*** Opening Information provided ***

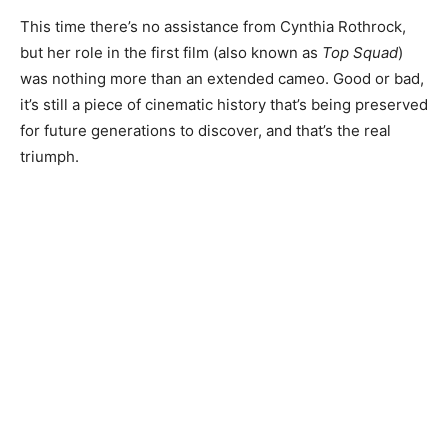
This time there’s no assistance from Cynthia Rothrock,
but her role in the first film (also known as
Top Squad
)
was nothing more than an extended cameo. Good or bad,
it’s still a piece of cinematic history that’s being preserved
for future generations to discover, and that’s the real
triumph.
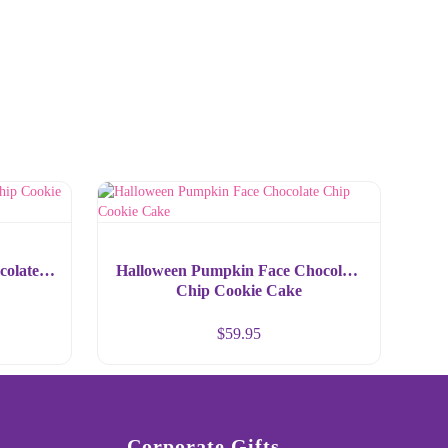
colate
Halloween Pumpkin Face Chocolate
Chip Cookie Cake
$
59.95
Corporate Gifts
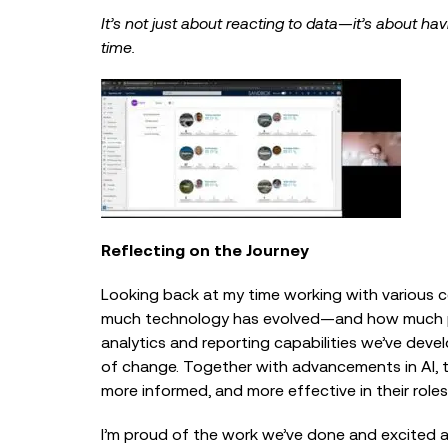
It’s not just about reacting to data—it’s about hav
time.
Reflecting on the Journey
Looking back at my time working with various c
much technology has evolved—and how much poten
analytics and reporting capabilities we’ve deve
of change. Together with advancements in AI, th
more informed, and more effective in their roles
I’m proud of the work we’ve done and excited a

*** Closing Information provided ***
*** Opening Information provided ***

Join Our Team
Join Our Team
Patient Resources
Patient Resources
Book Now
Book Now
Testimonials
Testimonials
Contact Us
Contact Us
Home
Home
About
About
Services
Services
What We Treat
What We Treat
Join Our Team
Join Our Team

*** Closing Information provided ***

Your assignment -> Only the lines above starting at the line that holds "Reflecting on the Journey" and ending at the line that holds "more informed, and" are to be repeated, exactly and in full.

Response ->
Reflecting on the Journey
Looking back at my time working with various c
much technology has evolved—and how much poten
analytics and reporting capabilities we’ve deve
of change. Together with advancements in AI, th
more informed, and more effective in their roles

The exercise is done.